EXERCISE BRIEF:
Search the material and gather each line with "parki" in it.

═══ MATERIAL SUPPLIED ═══

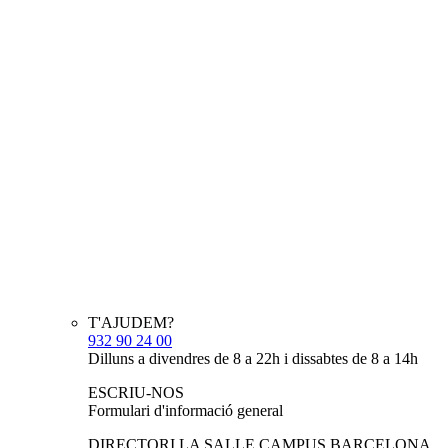
T'AJUDEM?
932 90 24 00
Dilluns a divendres de 8 a 22h i dissabtes de 8 a 14h
ESCRIU-NOS
Formulari d'informació general
DIRECTORI LA SALLE CAMPUS BARCELONA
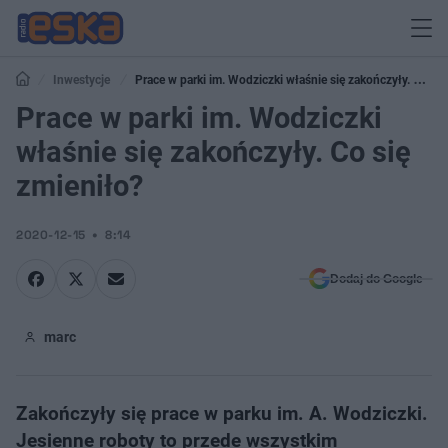
Inwestycje
Prace w parki im. Wodziczki właśnie się zakończyły. Co
się zmieniło?
Prace w parki im. Wodziczki
właśnie się zakończyły. Co się
zmieniło?
2020-12-15
8:14
Dodaj do Google
marc
Zakończyły się prace w parku im. A. Wodziczki.
Jesienne roboty to przede wszystkim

═══

YOUR SOLUTION:
Prace w parki im. Wodziczki właśnie się zakończyły. Co
Prace w parki im. Wodziczki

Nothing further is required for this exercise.